Airstrikes and explosions rocked Sudan again on Monday, a month after the start of a battle for power between two generals, which threatens to escalate further, at the risk of destabilizing the region.
The fighting between the army of General Abdel Fattah al-Burhane and the paramilitaries of General Mohamed Hamdane Daglo’s Rapid Support Forces (FSR) has already left nearly a thousand dead and around a million displaced.
During the night, the two rivals raised their voices: the army chief began a purge within the security forces, the Central Bank and the ministries. And, above all, he announced the freezing of all bank accounts of the FSRs, known for their business empire based on gold mining. In response, General Daglo promised in an audio recording to his adversary that he would be “tried quickly and hanged in a public place”.
In Khartoum, air raids and heavy artillery fire have not stopped for a month. Its five million inhabitants are virtually deprived of water and electricity, and in Darfur, in the west, families remain holed up in their homes, unable to go out and buy food for fear of stray bullets.
A “scenario that repeats itself”
In this region where weapons have been legion since the war that killed around 300,000 people in the 2000s, soldiers, paramilitaries, tribal fighters and armed civilians clash everywhere. In the city of Al-Genaïna alone, 280 people died on May 12 and 13, says the doctors’ union.

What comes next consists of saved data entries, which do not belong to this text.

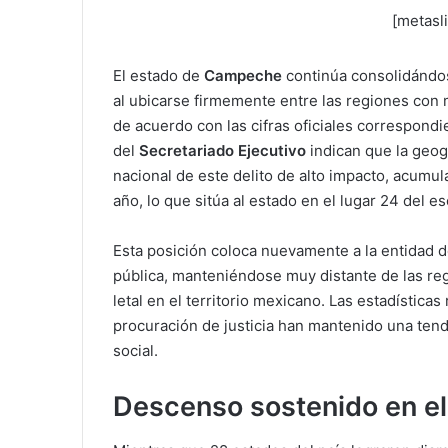
[metasl
El estado de
Campeche
continúa consolidándo
al ubicarse firmemente entre las regiones con
de acuerdo con las cifras oficiales correspond
del
Secretariado Ejecutivo
indican que la geog
nacional de este delito de alto impacto, acumu
año, lo que sitúa al estado en el lugar 24 del es
Esta posición coloca nuevamente a la entidad 
pública, manteniéndose muy distante de las reg
letal en el territorio mexicano. Las estadísticas
procuración de justicia han mantenido una tend
social.
Descenso sostenido en el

“Neighboring houses were completely destroyed in the bombardments,” a resident told Agence France-Presse (AFP). On Sunday, “my house was hit and my sister was injured”.
“We are told that snipers are shooting anyone who leaves their homes,” Mohamed Osman of Human Rights Watch (HRW) told AFP. Trapped, “people injured in fighting two weeks ago are dying at home”. Doctors Without Borders (MSF) stresses for its part that, in the camps for the displaced, “people have gone from three meals a day to just one”.

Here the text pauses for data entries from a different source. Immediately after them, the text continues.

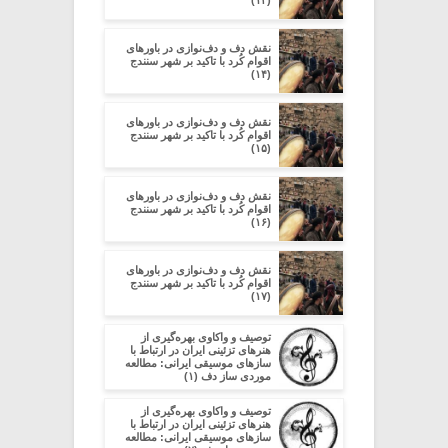
نقش دف و دف‌نوازی در باورهای
اقوام کُرد با تاکید بر شهر سنندج
(۱۴)
نقش دف و دف‌نوازی در باورهای
اقوام کُرد با تاکید بر شهر سنندج
(۱۵)
نقش دف و دف‌نوازی در باورهای
اقوام کُرد با تاکید بر شهر سنندج
(۱۶)
نقش دف و دف‌نوازی در باورهای
اقوام کُرد با تاکید بر شهر سنندج
(۱۷)
توصیف و واکاوی بهره‌گیری از
هنرهای تزئینی ایران در ارتباط با
سازهای موسیقی ایرانی: مطالعه
موردی ساز دف (۱)
توصیف و واکاوی بهره‌گیری از
هنرهای تزئینی ایران در ارتباط با
سازهای موسیقی ایرانی: مطالعه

In Jeddah, Saudi Arabia, the warring parties are negotiating a “humanitarian” truce to let civilians out and aid in. But they only agreed on the principle of respect for the rules of war, leaving the question of the cessation of hostilities to later “enlarged discussions”.
“The war has been going on for a month, and it’s always the same scenario that repeats itself: in the evening, we are told of negotiations and, the next morning, people are dying and the planes are hitting us”, deplores a resident of Khartoum. “The violence on both sides is increasing day by day,” said another resident of the capital, while, for another, “people are more and more tense every day”.
For researcher Aly Verjee, “if the two camps do not change their way of thinking, it is difficult to imagine a translation on the ground of commitments on paper”.
Fear of contagion
The flow of international food aid, on which a third of the 45 million inhabitants depended, dried up following looting and the death of 18 aid workers. The UN nevertheless announced on Monday its “very first food distributions” in the state of Al-Jazirah, where a good part of the half-million displaced people in Khartoum are located.
The money is missing because the banks, some of which were looted, have been closed for a month. Or because prices have skyrocketed, quadrupling for food or twenty for gasoline.
According to experts and diplomats, each of the two generals thinks they can win militarily thanks to large numbers and foreign support. General Daglo is allied with the United Arab Emirates and, according to the US Treasury, Wagner’s Russian mercenaries, while Egypt supports the army. The two men therefore seem more interested in a long conflict than in concessions at the negotiating table.
Thousands of refugees enter Egypt, Chad, Ethiopia or South Sudan every day. Egypt, which is going through the worst economic crisis in its history, is worried; the other neighboring countries fear a contagion.
In Khartoum, the airport is destroyed, the shopping centers looted and the administrations closed “until further notice”. What remains of the public service has withdrawn to the town of Port-Sudan, 850 kilometers east of Khartoum, spared by the violence and where a reduced UN team is trying to negotiate the delivery of humanitarian aid.